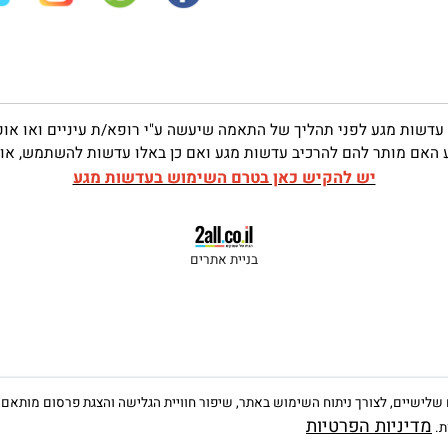
03-9312318
טלפון:
optica6v6@gmail.com
שות
 מגע לפני תהליך של התאמה שיעשה ע"י רופא/ת עיניים ואו אופטו
ותר להם להרכיב עדשות מגע ואם כן באלו עדשות להשתמש, אופן הח
יש להקיש כאן בטרם השימוש בעדשות מגע
בניית אתרים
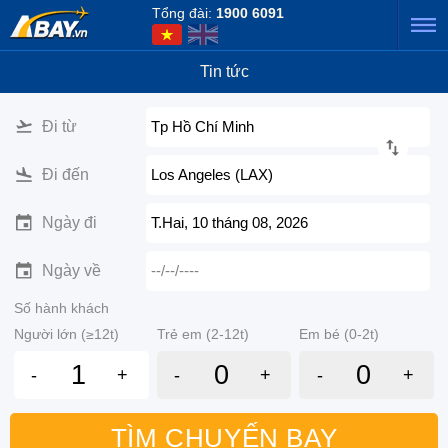
Tổng đài:
1900 6091
Tin tức
Đi từ
Tp Hồ Chí Minh
Đi đến
Los Angeles (LAX)
Ngày đi
T.Hai, 10 tháng 08, 2026
Ngày về
--/--/----
Số hành khách
Người lớn (≥12t)
Trẻ em (2-12t)
Em bé (0-2t)
-
+
-
+
-
+
TÌM CHUYẾN BAY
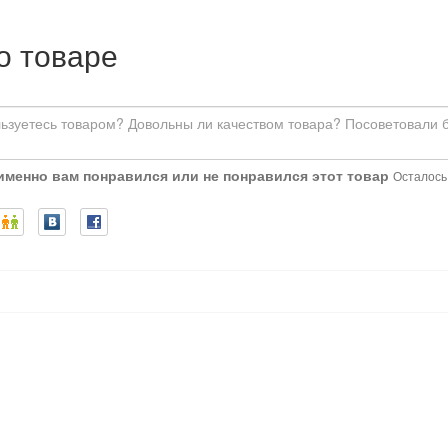
о товаре
 именно вам понравился или не понравился этот товар
Осталось:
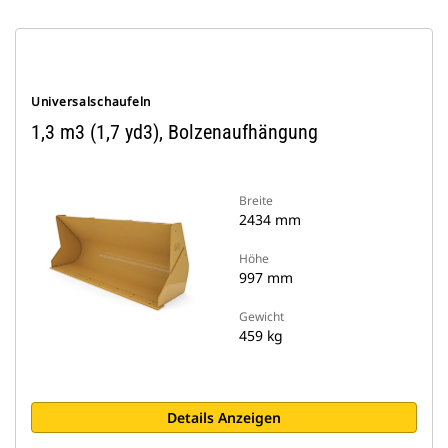
Universalschaufeln
1,3 m3 (1,7 yd3), Bolzenaufhängung
Breite
2434 mm
Höhe
997 mm
Gewicht
459 kg
Details Anzeigen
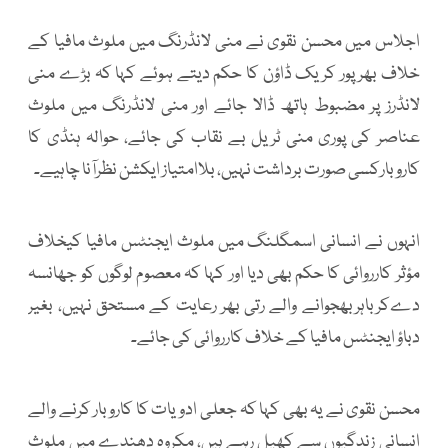
اجلاس میں محسن نقوی نے منی لانڈرنگ میں ملوث مافیا کے
خلاف بھرپور کریک ڈاؤن کا حکم دیتے ہوئے کہا کہ بڑے منی
لانڈرز پر مضبوط ہاتھ ڈالا جائے اور منی لانڈرنگ میں ملوث
عناصر کی پوری منی ٹریل بے نقاب کی جائے، حوالہ ہنڈی کا
کاروبارکسی صورت برداشت نہیں، بلاامتیاز ایکشن نظرآنا چاہیے۔
انہوں نے انسانی اسمگلنگ میں ملوث ایجنٹس مافیا کیخلاف
مؤثر کارروائی کا حکم بھی دیا اور کہا کہ معصوم لوگوں کو جھانسہ
دےکرباہربھجوانے والے رتی بھر رعایت کے مستحق نہیں، بغیر
دباؤ ایجنٹس مافیا کے خلاف کارروائی کی جائے۔
محسن نقوی نے یہ بھی کہا کہ جعلی ادویات کا کاروبار کرنے والے
انسانی زندگیوں سے کھیل رہے ہیں، مکروہ دھندے میں ملوث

________

What you will do: Where the word "انسانی" shows up in a line of the listing, return that line.

Solution to this task:
انہوں نے انسانی اسمگلنگ میں ملوث ایجنٹس مافیا کیخلاف
انسانی زندگیوں سے کھیل رہے ہیں، مکروہ دھندے میں ملوث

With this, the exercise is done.